Sunday, October 25, 2009

The Season’s First Woodcock Flight

My old covert Behind The Rifle Range was stiff with woodcock this afternoon. Gordie, the RBL 16 and I had lots of shooting and a bit of luck.

Tomorrow, I’ll pan toast a slice of Italian bread in a bit of EVOO and butter, then divide it into 4 pieces. Next I’ll pan fry 4 boneless breast halves in fresh EVOO and butter for 50 seconds a side. They’ll get dusted with fresh ground pepper and garlic salt while they’re warming up. The centers will still be blood rare when I lay the breasts on the toast points and immediately tuck into a fine lunch.

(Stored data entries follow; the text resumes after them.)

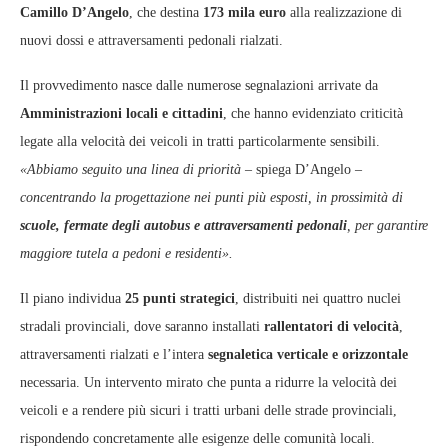
Camillo D’Angelo
, che destina
173 mila euro
alla realizzazione di
nuovi dossi e attraversamenti pedonali rialzati.
Il provvedimento nasce dalle numerose segnalazioni arrivate da
Amministrazioni locali e cittadini
, che hanno evidenziato criticità
legate alla velocità dei veicoli in tratti particolarmente sensibili.
«Abbiamo seguito una linea di priorità –
spiega D’Angelo –
concentrando la progettazione nei punti più esposti, in prossimità di
scuole, fermate degli autobus e attraversamenti pedonali
, per garantire
maggiore tutela a pedoni e residenti».
Il piano individua
25 punti strategici
, distribuiti nei quattro nuclei
stradali provinciali, dove saranno installati
rallentatori di velocità
,
attraversamenti rialzati e l’intera
segnaletica verticale e orizzontale
necessaria. Un intervento mirato che punta a ridurre la velocità dei
veicoli e a rendere più sicuri i tratti urbani delle strade provinciali,
rispondendo concretamente alle esigenze delle comunità locali.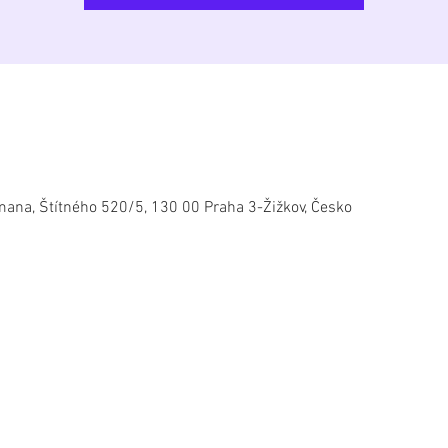
mana, Štítného 520/5, 130 00 Praha 3-Žižkov, Česko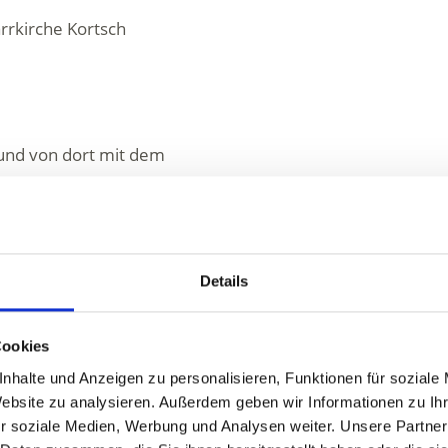
rrkirche Kortsch
 und von dort mit dem
ter www.sii.bz.it
Details
Cookies
nhalte und Anzeigen zu personalisieren, Funktionen für soziale
Website zu analysieren. Außerdem geben wir Informationen zu I
r soziale Medien, Werbung und Analysen weiter. Unsere Partner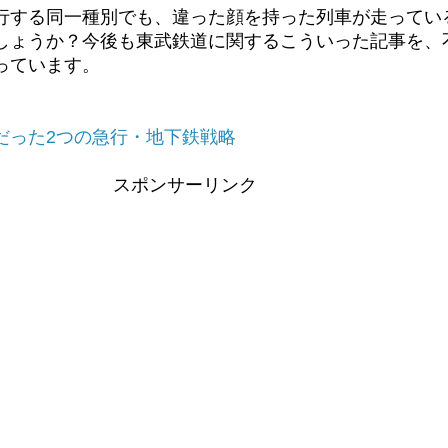
行する同一種別でも、違った顔を持った列車が走ってい
しょうか？今後も東武鉄道に関するこういった記事を、
っています。
だった2つの急行・地下鉄戦略
スポンサーリンク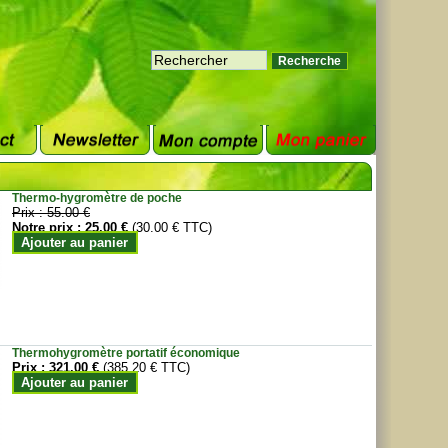
Thermo-hygromètre de poche
Prix :
55.00 €
Notre prix :
25.00 €
(30.00 € TTC)
Ajouter au panier
Thermohygromètre portatif économique
Prix :
321.00 €
(385.20 € TTC)
Ajouter au panier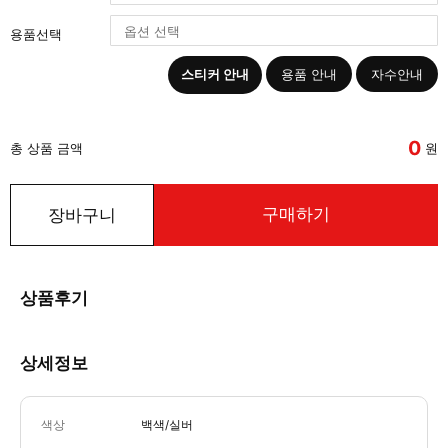
용품선택
스티커 안내
용품 안내
자수안내
0
총 상품 금액
원
구매하기
장바구니
상품후기
상세정보
색상
백색/실버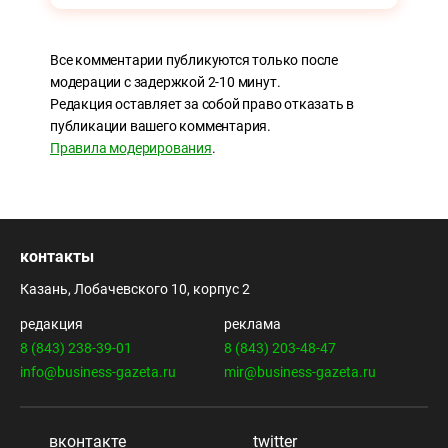
Все комментарии публикуются только после
модерации с задержкой 2-10 минут.
Редакция оставляет за собой право отказать в
публикации вашего комментария.
Правила модерирования
.
контакты
Казань, Лобачевского 10, корпус 2
редакция
реклама
8 (843) 238-39-01
8 (843) 203-48-47
info@business-gazeta.ru
mir@business-gazeta.ru
вконтакте
twitter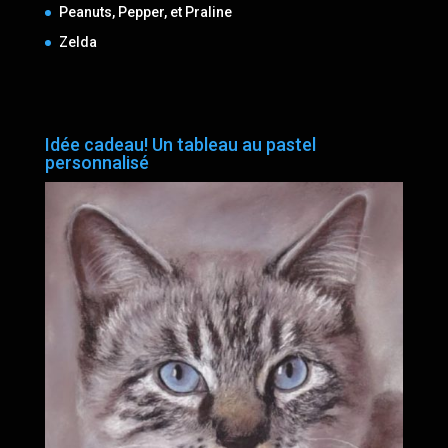
Peanuts, Pepper, et Praline
Zelda
Idée cadeau! Un tableau au pastel
personnalisé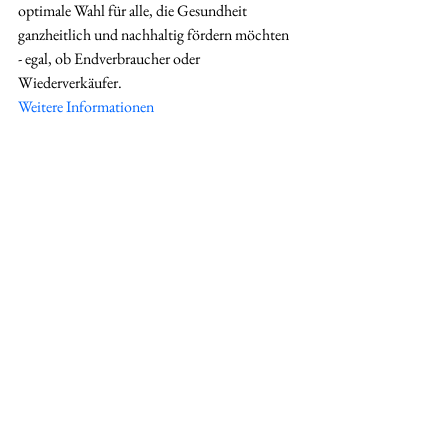
optimale Wahl für alle, die Gesundheit 
ganzheitlich und nachhaltig fördern möchten 
- egal, ob Endverbraucher oder 
Wiederverkäufer.
Weitere Informationen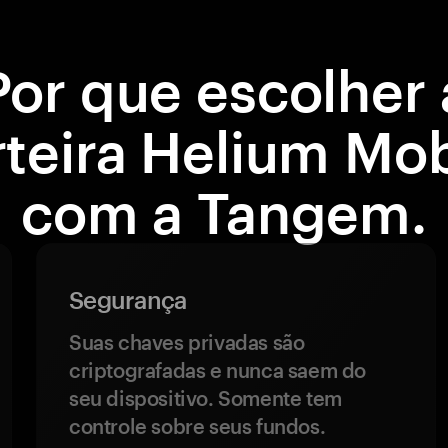
Por que escolher 
rteira Helium Mob
com a Tangem.
Segurança
Suas chaves privadas são
criptografadas e nunca saem do
seu dispositivo. Somente tem
controle sobre seus fundos.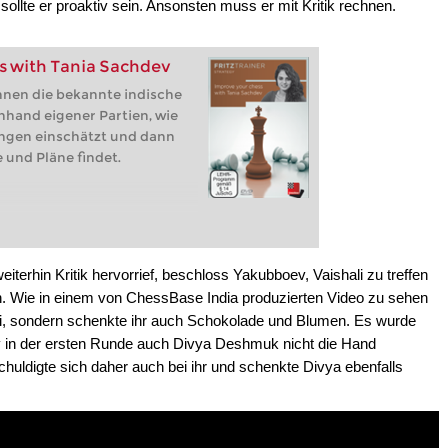
ollte er proaktiv sein. Ansonsten muss er mit Kritik rechnen.
s with Tania Sachdev
Ihnen die bekannte indische
hand eigener Partien, wie
ngen einschätzt und dann
 und Pläne findet.
eiterhin Kritik hervorrief, beschloss Yakubboev, Vaishali zu treffen
en. Wie in einem von ChessBase India produzierten Video zu sehen
ali, sondern schenkte ihr auch Schokolade und Blumen. Es wurde
 in der ersten Runde auch Divya Deshmuk nicht die Hand
huldigte sich daher auch bei ihr und schenkte Divya ebenfalls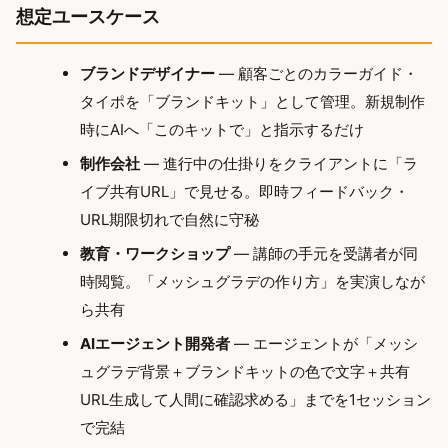
想定ユースケース
ブランドデザイナー
— 顧客ごとのカラーガイド・
タイポを「ブランドキット」として管理。新規制作
時にAIへ「このキットで」と指示するだけ
制作会社
— 進行中の仕掛りをクライアントに「ラ
イブ共有URL」で見せる。即時フィードバック・
URL期限切れで自然に守秘
教育・ワークショップ
— 講師の手元を受講者が同
時閲覧。「メッシュグラデの作り方」を実演しなが
ら共有
AIエージェント開発者
— エージェントが「メッシ
ュグラデ背景＋ブランドキットの色で文字＋共有
URL生成して人間に確認求める」までを1セッション
で完結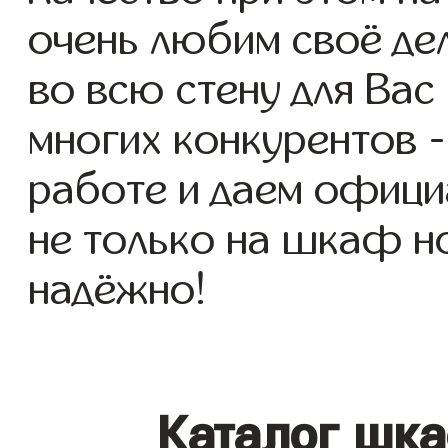
очень любим своё де
во всю стену для Вас 
многих конкурентов -
работе и даем офици
не только на шкаф но
надёжно!
Каталог шка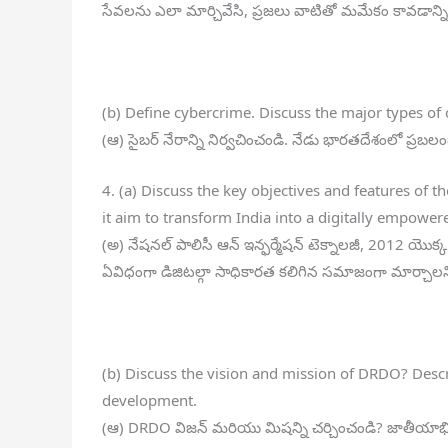
సేవలను ఎలా మార్చివేసి, ప్రజలు వాటితో మమేకం కావడాన్ని
(b) Define cybercrime. Discuss the major types of 
(ఆ) సైబర్ నేరాన్ని నిర్వచించండి. నేడు భారతదేశంలో ప్రబల
4. (a) Discuss the key objectives and features of
it aim to transform India into a digitally empower
(అ) నేషనల్ పాలిసీ ఆన్ ఇన్ఫర్మేషన్ టెక్నాలజీ, 2012 యొక
ఏవిధంగా డిజిటల్గా సాధికారత కలిగిన సమాజంగా మార్చాలని ల
(b) Discuss the vision and mission of DRDO? Descr
development.
(ఆ) DRDO విజన్ మరియు మిషన్ని చర్చించండి? జాతీయాభివృ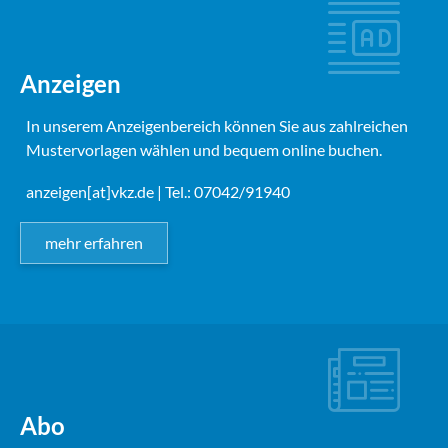
Anzeigen
In unserem Anzeigenbereich können Sie aus zahlreichen
Mustervorlagen wählen und bequem online buchen.
anzeigen[at]vkz.de
| Tel.: 07042/91940
mehr erfahren
Abo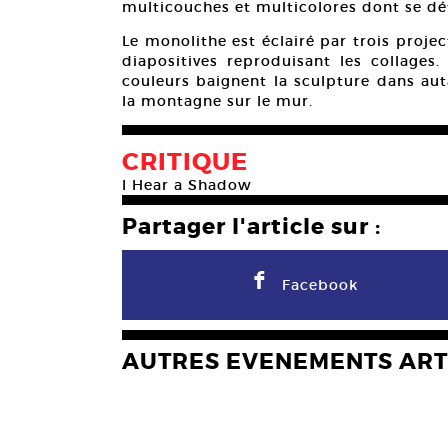
multicouches et multicolores dont se dét
Le monolithe est éclairé par trois proje
diapositives reproduisant les collages.
couleurs baignent la sculpture dans aut
la montagne sur le mur.
CRITIQUE
I Hear a Shadow
Partager l'article sur :
F
Facebook
AUTRES EVENEMENTS ART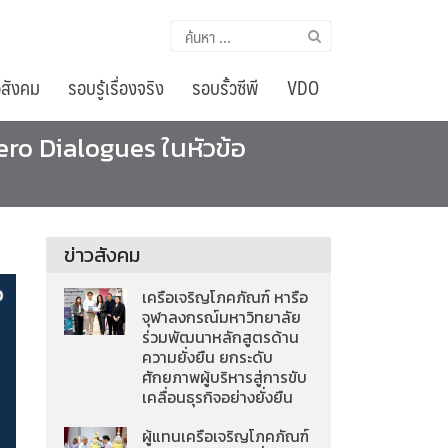
ค้นหา
สำหรับ:
อสังคม
รอบรู้เรื่องจริง
รอบรั้วซีพี
VDO
ro Dialogues ในหัวข้อ
ข่าวสังคม
เครือเจริญโภคภัณฑ์ หารือ
จุฬาลงกรณ์มหาวิทยาลัย
ร่วมพัฒนาหลักสูตรด้าน
ความยั่งยืน ยกระดับ
ศักยภาพผู้บริหารสู่การขับ
เคลื่อนธุรกิจอย่างยั่งยืน
ผู้แทนเครือเจริญโภคภัณฑ์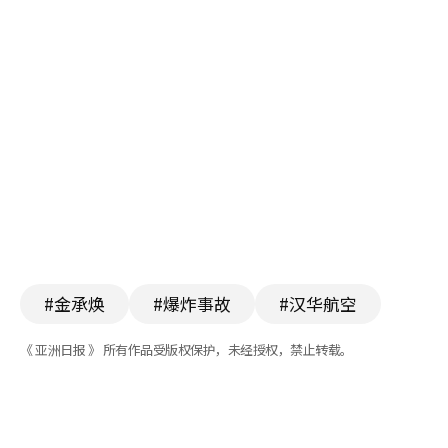
#金承焕
#爆炸事故
#汉华航空
《 亚洲日报 》 所有作品受版权保护，未经授权，禁止转载。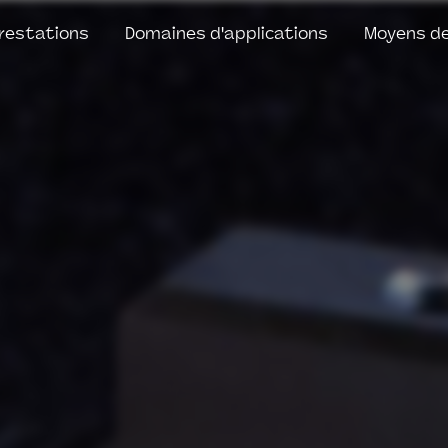
restations
Domaines d'applications
Moyens de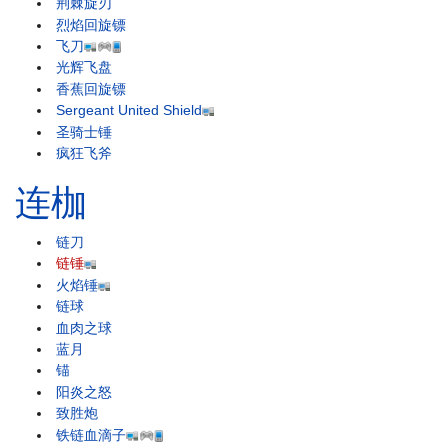
荆棘旋刃
烈焰回旋镖
飞刀
光辉飞盘
香蕉回旋镖
Sergeant United Shield
圣骑士锤
疯狂飞斧
连枷
链刀
链锤
火焰锤
链球
血肉之球
蓝月
锚
阳炎之怒
致胜炮
铁链血滴子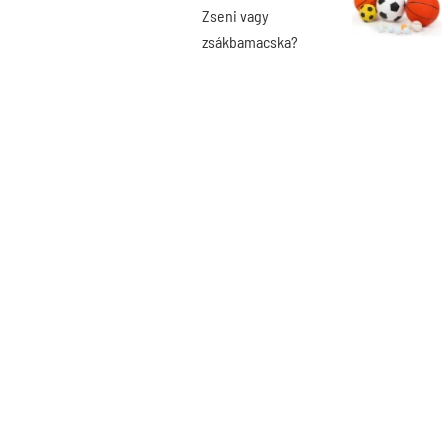
Zseni vagy
zsákbamacska?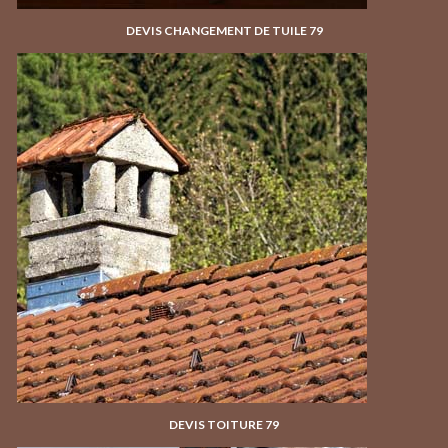
DEVIS CHANGEMENT DE TUILE 79
DEVIS TOITURE 79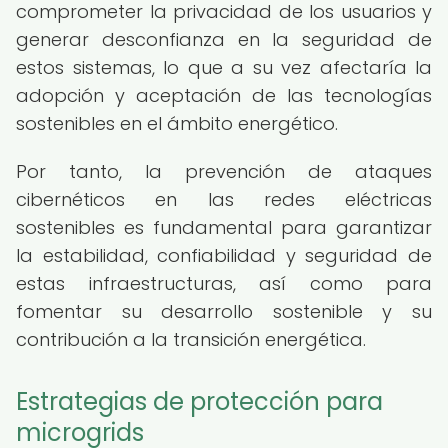
comprometer la privacidad de los usuarios y
generar desconfianza en la seguridad de
estos sistemas, lo que a su vez afectaría la
adopción y aceptación de las tecnologías
sostenibles en el ámbito energético.
Por tanto, la prevención de ataques
cibernéticos en las redes eléctricas
sostenibles es fundamental para garantizar
la estabilidad, confiabilidad y seguridad de
estas infraestructuras, así como para
fomentar su desarrollo sostenible y su
contribución a la transición energética.
Estrategias de protección para
microgrids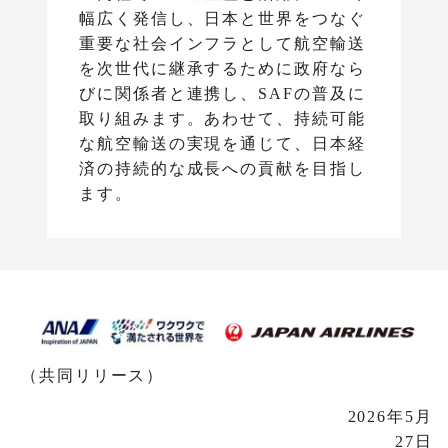
幅広く発信し、日本と世界をつなぐ
重要な社会インフラとして航空輸送
を次世代に継承するために政府なら
びに関係者と連携し、SAFの普及に
取り組みます。あわせて、持続可能
な航空輸送の実現を通じて、日本経
済の持続的な成長への貢献を目指し
ます。
（共同リリース）
2026年5月
27日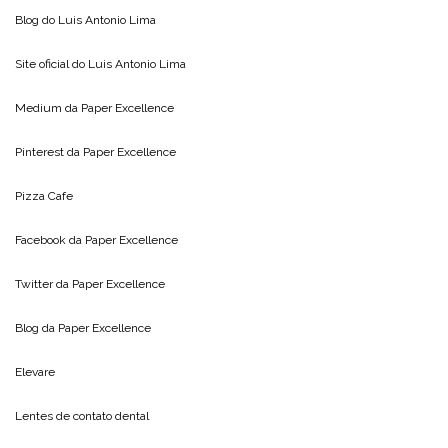
Blog do
Luis Antonio Lima
Site oficial do
Luis Antonio Lima
Medium da
Paper Excellence
Pinterest da
Paper Excellence
Pizza Cafe
Facebook da
Paper Excellence
Twitter da
Paper Excellence
Blog da
Paper Excellence
Elevare
Lentes de contato dental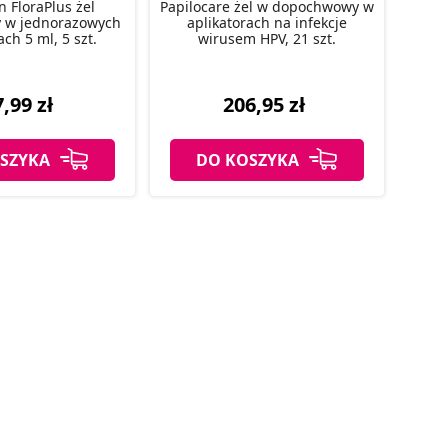
n FloraPlus żel
Papilocare żel w dopochwowy w
 w jednorazowych
aplikatorach na infekcje
ach 5 ml, 5 szt.
wirusem HPV, 21 szt.
,99 zł
206,95 zł
SZYKA
DO KOSZYKA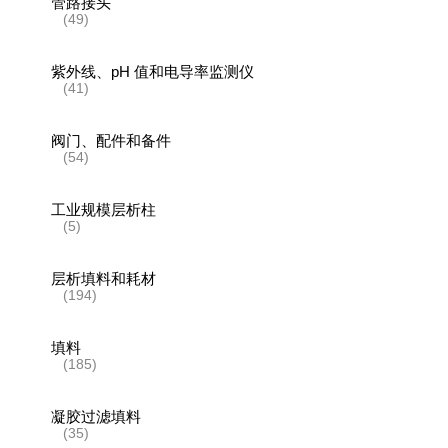
管路接头
(49)
紫外线、pH 值和电导率监测仪
(41)
阀门、配件和备件
(54)
工业规模层析柱
(5)
层析填料和耗材
(194)
填料
(185)
凝胶过滤填料
(35)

After lunch, I’ll mail the wings to the Fed’s Migratory Bird Wing Collectors in Laurel, MD. Here’s hoping that the data gathered will inform productive management of little Bec so that he’ll long remain a Fall favorite.

Sunday, October 18, 2009

Trigger Finger Calls The Shots

Gordie and I took our season’s first woodcock on October 16. It was a gray day that followed a rainy night, so I carried the Benelli M2 autoloader that’s easy to field strip and clean. Gordie flushed the bird from the bowels of thick cover 10 yards in front of me, and I took the right to left chance with the second shell just before the ‘cock would have disappeared over a tall dogwood clump. Gordie needed a bit of time to sort out the retrieve, but he finally delivered the woodcock tenderly to hand.

While hunting today, I thought about shooting that bird. Two things happened seemingly “on their own.” I bet many seasoned hunters regularly experience the same things.

First, the safety on the M2 is mounted on the aft right side of the trigger guard. My other two guns, an O/U and a SxS, have tang-mounted thumb safeties. I never ever think about them. I just take the gun from the car, release Gordie, and if a bird offers a shot, the safety just releases itself. Somehow, the thumb and the forefinger know which is the proper safety releaser, and they get it right, without a conscious decision, every time.

Second, I never make a conscious decision to pull the trigger right now. The barrels pass the bird, and somehow the gun goes bang. I’d add “at the right time,” except that suggests decision, and the point I’m making is that there seem to be no decisions after I make the only one that’s important: is the shot safe? After that, the shooting process proceeds wonderfully on autopilot.

Too bad that flawless work around the trigger isn’t quite the same thing as flawless shooting. The Red Gods, and Fiocchi, grin.